I feel the TEACCH workshop was beneficial to my future goal of becoming a special educator because it provided me with vital information about Autism Spectrum Disorders (ASD) and provided me with ideas on how to teach students with ASDs. It is no secret that the number of students with an ASD is on the rise. In 1996, studies showed that 1 in 160 children were diagnosed with an ASD. Not even a year ago, the number was 1 in 150; and today, a new study shows that the number is now 1 in 90 children are diagnosed. What this means to the education community is that all teachers must adapt their curriculum to include methods of reaching students with ASDs.
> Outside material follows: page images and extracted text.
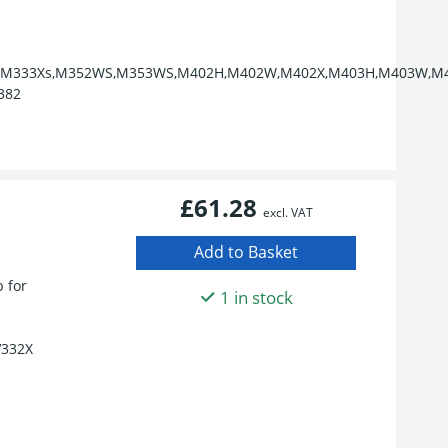
,M333Xs,M352WS,M353WS,M402H,M402W,M402X,M403H,M403W,M4
382
£61.28
excl. VAT
 for
1 in stock
V332X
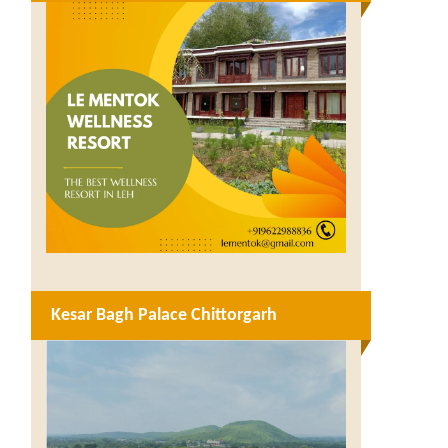
Kesar Bagh Palace Chittorgarh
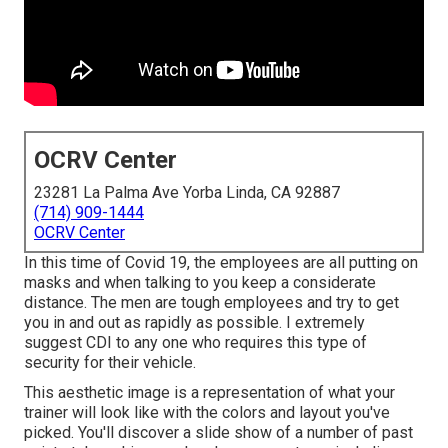
OCRV Center
23281 La Palma Ave Yorba Linda, CA 92887
(714) 909-1444
OCRV Center
In this time of Covid 19, the employees are all putting on
masks and when talking to you keep a considerate
distance. The men are tough employees and try to get
you in and out as rapidly as possible. I extremely
suggest CDI to any one who requires this type of
security for their vehicle.
This aesthetic image is a representation of what your
trainer will look like with the colors and layout you've
picked. You'll discover a slide show of a number of past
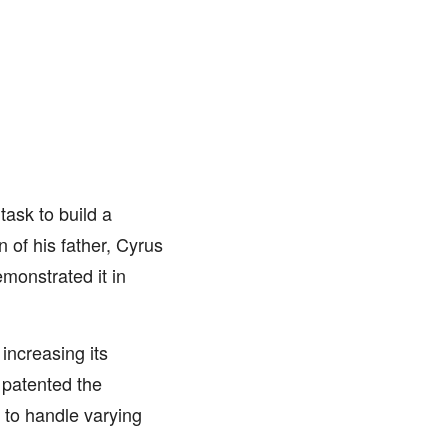
ask to build a
n of his father, Cyrus
monstrated it in
increasing its
 patented the
 to handle varying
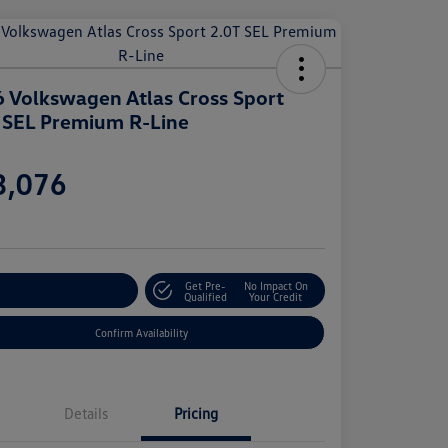
 Volkswagen Atlas Cross Sport
 SEL Premium R-Line
e
3,076
e
Get Pre-
No Impact On
stomize Your Payment
Qualified
Your Credit
Confirm Availability
Details
Pricing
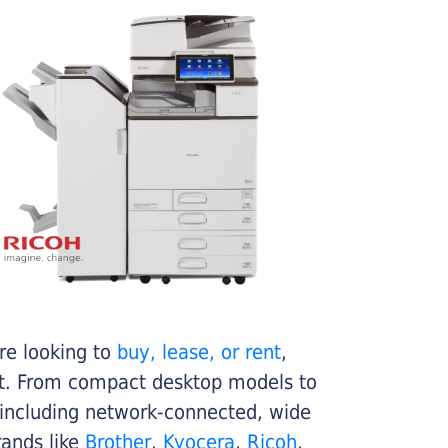
re looking to
buy, lease, or rent
,
get. From compact desktop models to
 including network-connected, wide
rands like
Brother
,
Kyocera
,
Ricoh
,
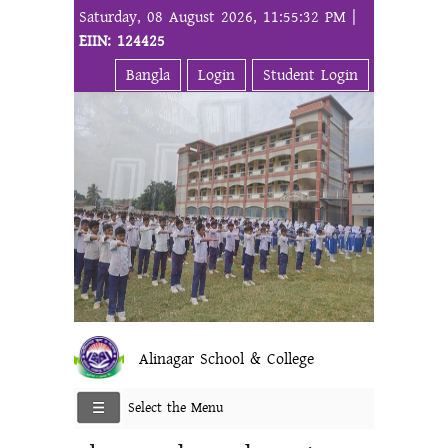
Saturday, 08 August 2026, 11:55:32 PM |
EIIN: 124425
Bangla
Login
Student Login
Alinagar School & College
Select the Menu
The TEACCH workshop provided me with concrete methods of teaching students on the autism spectrum. Gary Mesibov showed us how to use manipulatives and what types of manipulatives can be used. He showed us how to teach our students with ASDs to become more organized so they will be better prepared for their futures. The use of colors, lists, and schedules were stressed for this purpose. Mesibov taught us the importance of teaching new skills or skills to be mastered in context so the students with ASDs can generalize their skills from one setting to the other. He showed us how using real world situations to teach these students can be beneficial to their learning. Mesibov also talked to us about teaching social skills to students with ASDs.
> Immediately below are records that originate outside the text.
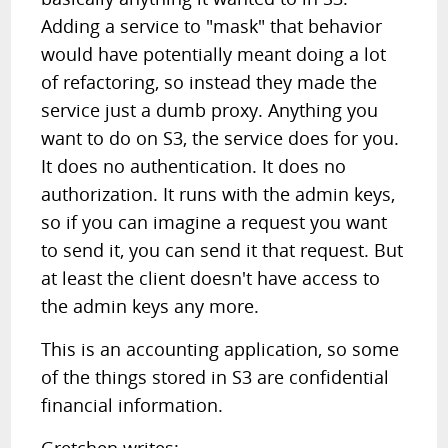
Adding a service to "mask" that behavior
would have potentially meant doing a lot
of refactoring, so instead they made the
service just a dumb proxy. Anything you
want to do on S3, the service does for you.
It does no authentication. It does no
authorization. It runs with the admin keys,
so if you can imagine a request you want
to send it, you can send it that request. But
at least the client doesn't have access to
the admin keys any more.
This is an accounting application, so some
of the things stored in S3 are confidential
financial information.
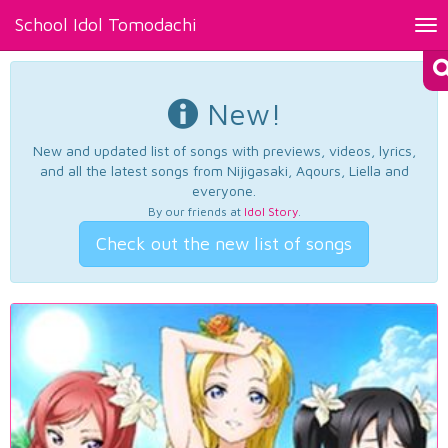
School Idol Tomodachi
Tog
nav
New!
New and updated list of songs with previews, videos, lyrics,
and all the latest songs from Nijigasaki, Aqours, Liella and
everyone.
By our friends at
Idol Story
.
Check out the new list of songs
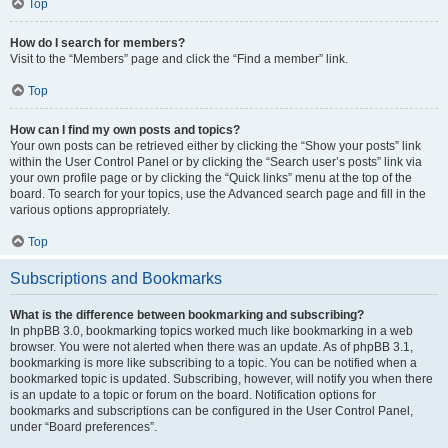
Top
How do I search for members?
Visit to the “Members” page and click the “Find a member” link.
Top
How can I find my own posts and topics?
Your own posts can be retrieved either by clicking the “Show your posts” link
within the User Control Panel or by clicking the “Search user’s posts” link via
your own profile page or by clicking the “Quick links” menu at the top of the
board. To search for your topics, use the Advanced search page and fill in the
various options appropriately.
Top
Subscriptions and Bookmarks
What is the difference between bookmarking and subscribing?
In phpBB 3.0, bookmarking topics worked much like bookmarking in a web
browser. You were not alerted when there was an update. As of phpBB 3.1,
bookmarking is more like subscribing to a topic. You can be notified when a
bookmarked topic is updated. Subscribing, however, will notify you when there
is an update to a topic or forum on the board. Notification options for
bookmarks and subscriptions can be configured in the User Control Panel,
under “Board preferences”.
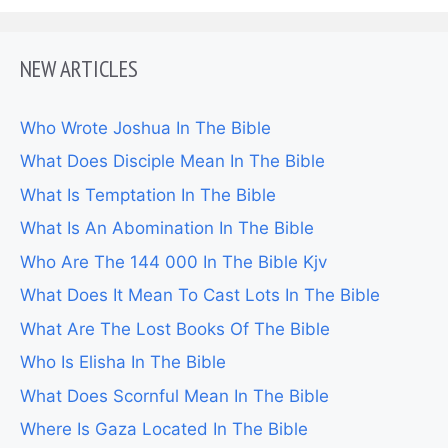
NEW ARTICLES
Who Wrote Joshua In The Bible
What Does Disciple Mean In The Bible
What Is Temptation In The Bible
What Is An Abomination In The Bible
Who Are The 144 000 In The Bible Kjv
What Does It Mean To Cast Lots In The Bible
What Are The Lost Books Of The Bible
Who Is Elisha In The Bible
What Does Scornful Mean In The Bible
Where Is Gaza Located In The Bible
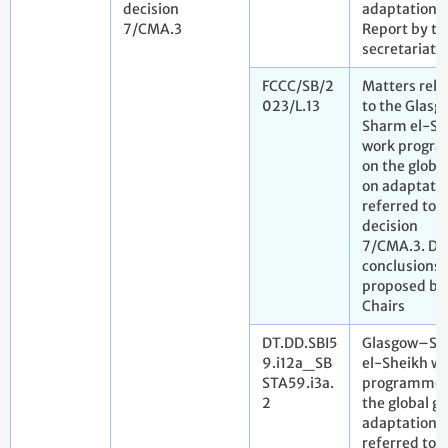
decision
adaptation.
7/CMA.3
Report by th
secretariat
FCCC/SB/2
Matters rela
023/L.13
to the Glas
Sharm el-Sh
work progr
on the global
on adaptati
referred to i
decision
7/CMA.3. Dr
conclusions
proposed by
Chairs
DT.DD.SBI5
Glasgow–S
9.i12a_SB
el-Sheikh w
STA59.i3a.
programme 
2
the global go
adaptation
referred to i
What I enjoyed about the workshop is that all of the methods we were taught can be used to teach mainstream students as well. He provided me another method of differentiating instruction so that I may reach the educational needs for all of my students, not just my students with autism. I feel that all teachers should receive similar autism training because of the rise in the population of students diagnosed with ASDs. In order to provide my students with ASDs with an appropriate education, I do plan to use many, if not all, of the methods Mesibov has provided us with.